Friday, January 05, 2007

So out of it

I recently followed a blog lead and went to the Piers Fawkes site to read the urtext on an article on Brand Abstinence (which I'll post on later today).

Running across the top of their site was a banner that said Josh reads it. Malcolm reads it. Seth reads it. Now you read it.

Seth I got right away. At least I think so. Marketing guru Seth Godin, right?

Malcolm took me a blink. My first thought was Malcolm Forbes, but I believe he's dead. So he's probably not reading Piers Fawkes. They must mean Malcolm Gladwell of The New Yorker.

Josh is a stumper for me. Josh Groban? Josh Hartnett? Josh the guy who lives upstairs? Josh who????????

I have a long history of being out of it, and there's no real need to rectify this condition now. Piers Fawkes may or may not have my readership, but they did get my attention.

Anyone out there got a clue who the mystery man is? Maybe there is no Josh. Maybe he's everyman. Maybe it's a little Piers Fawkes in-joke designed to wrack all would-be readers' nerves. Maybe it's someone so obvious that I'll be permanently enshrined in the Clueless Hall of Fame. Somebody, anybody, help me please. WHO IS JOSH?

2 comments:

Pete Warden said...

Those banner ads managed to confuse me too, I was sure about Seth, guessed at Malcolm, and had no clue who Josh was.

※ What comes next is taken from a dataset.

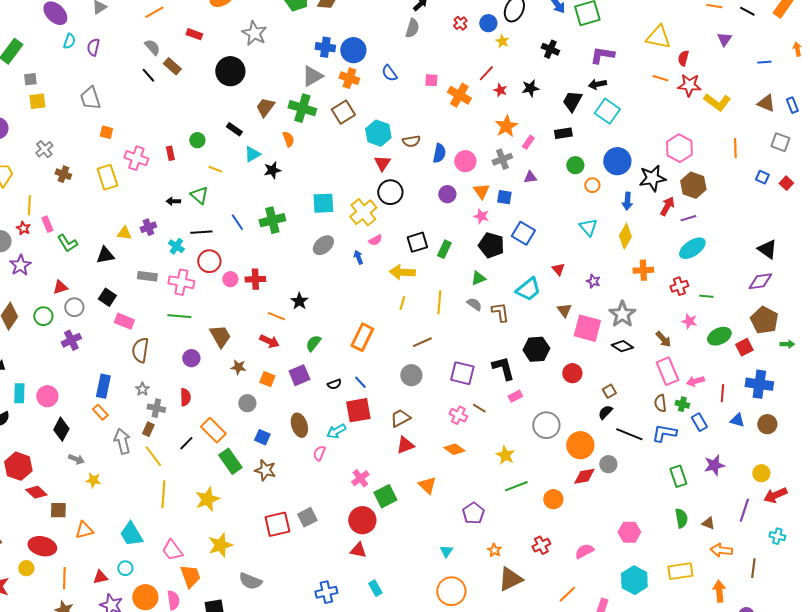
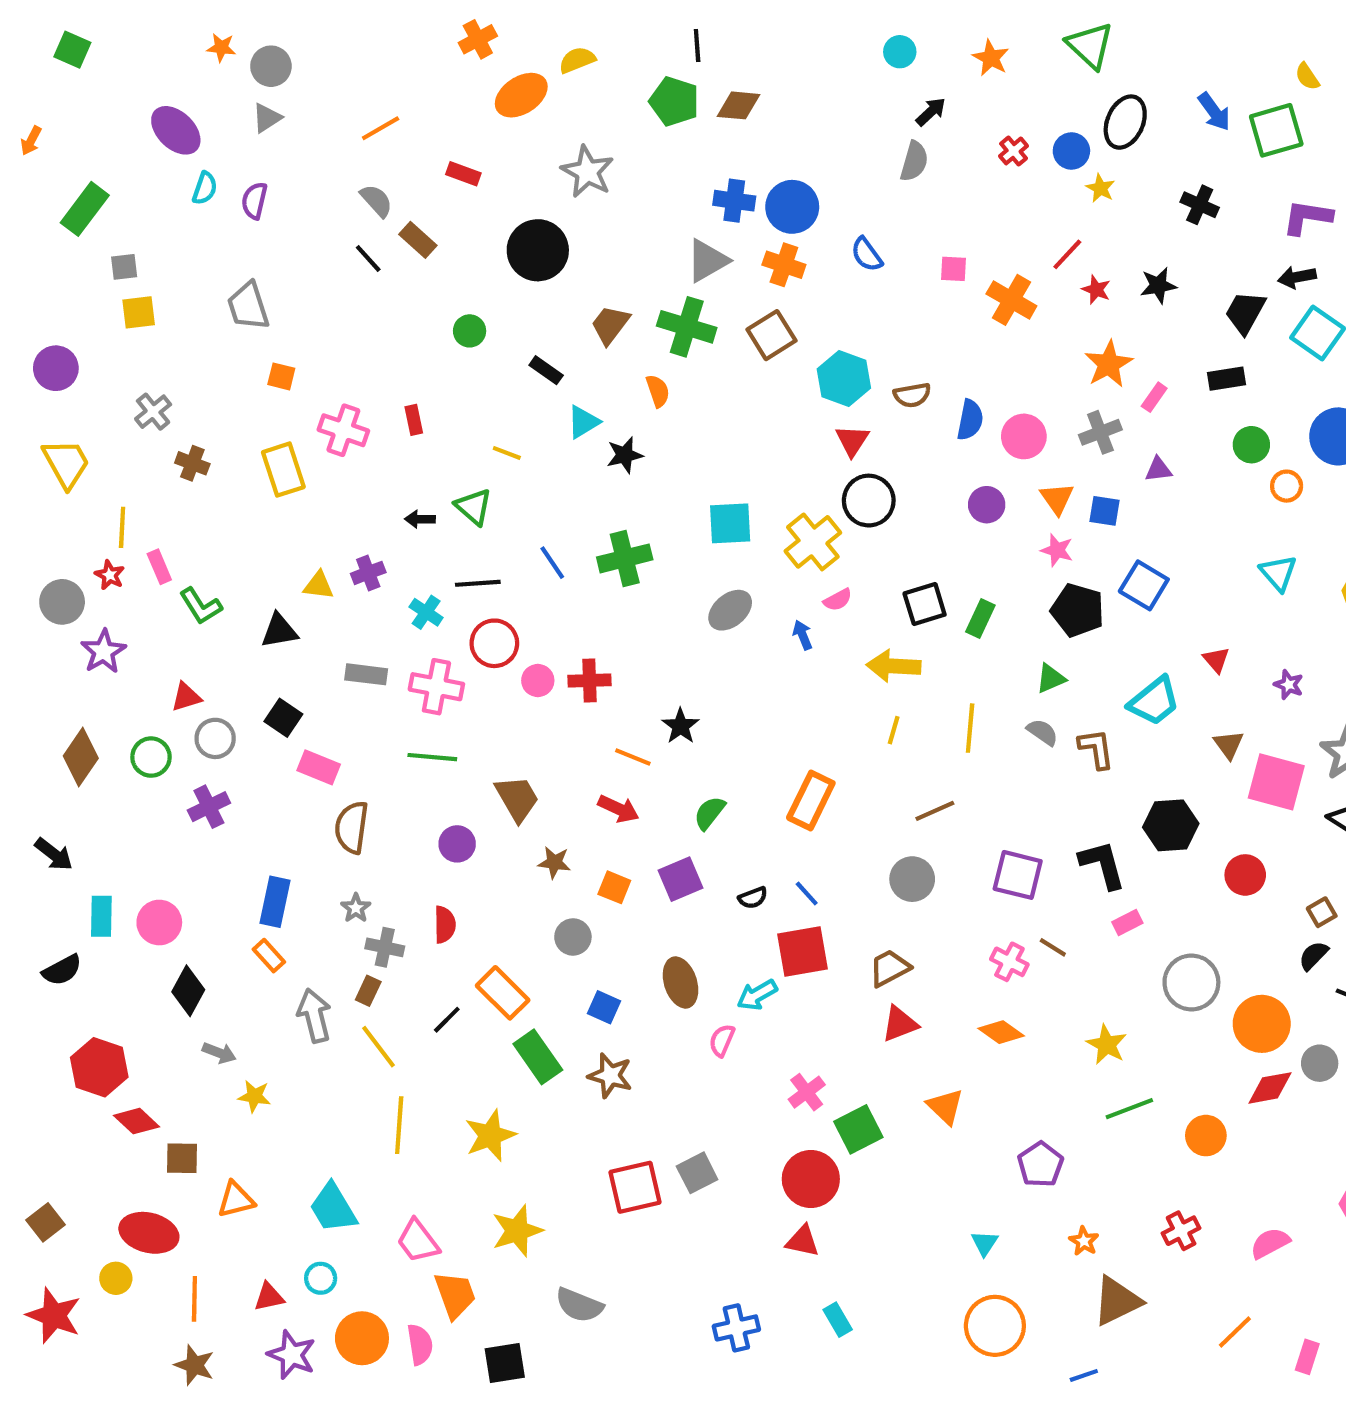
green circle: (197, 140) -> (470, 331), moved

It bugged me enough I took it as a google research challenge. After that, my best guess is that they meant Josh Rubin, who runs http://www.coolhunting.com , a trend-spotting blog site. He's mentioned a lot on psfk ( http://www.google.com/search?q=+site%3Apsfk.com+%22josh+rubin%22 ), and it seems like a well-known site according to technorati.

Anonymous said...

Pete - I'm sure that you're correct about the "Josh" - thanks for solving the mystery. Wonder if the banner was an paid plug in any way, or just a friends looking out for friends kind of thing. I know I'm out of it, but Seth Godin and Malcolm Gladwell are a lot closer to household words than Josh Rubin is. I can imagine it's a coup to have your name associated with theirs.